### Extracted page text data
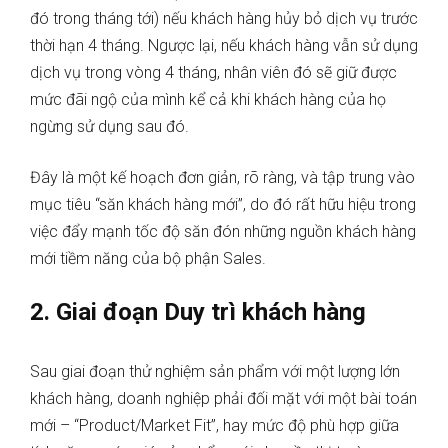
đó trong tháng tới) nếu khách hàng hủy bỏ dịch vụ trước
thời hạn 4 tháng. Ngược lại, nếu khách hàng vẫn sử dụng
dịch vụ trong vòng 4 tháng, nhân viên đó sẽ giữ được
mức đãi ngộ của mình kể cả khi khách hàng của họ
ngừng sử dụng sau đó.
Đây là một kế hoạch đơn giản, rõ ràng, và tập trung vào
mục tiêu “săn khách hàng mới”, do đó rất hữu hiệu trong
việc đẩy mạnh tốc độ săn đón những nguồn khách hàng
mới tiềm năng của bộ phận Sales.
2. Giai đoạn Duy trì khách hàng
Sau giai đoạn thử nghiệm sản phẩm với một lượng lớn
khách hàng, doanh nghiệp phải đối mặt với một bài toán
mới – “Product/Market Fit”, hay mức độ phù hợp giữa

### What you have to do
Starting at the line that contains "dịch vụ trong", copy every line down to the last line of the records above, exactly as written.

### Exercise answer
dịch vụ trong vòng 4 tháng, nhân viên đó sẽ giữ được
mức đãi ngộ của mình kể cả khi khách hàng của họ
ngừng sử dụng sau đó.
Đây là một kế hoạch đơn giản, rõ ràng, và tập trung vào
mục tiêu “săn khách hàng mới”, do đó rất hữu hiệu trong
việc đẩy mạnh tốc độ săn đón những nguồn khách hàng
mới tiềm năng của bộ phận Sales.
2. Giai đoạn Duy trì khách hàng
Sau giai đoạn thử nghiệm sản phẩm với một lượng lớn
khách hàng, doanh nghiệp phải đối mặt với một bài toán
mới – “Product/Market Fit”, hay mức độ phù hợp giữa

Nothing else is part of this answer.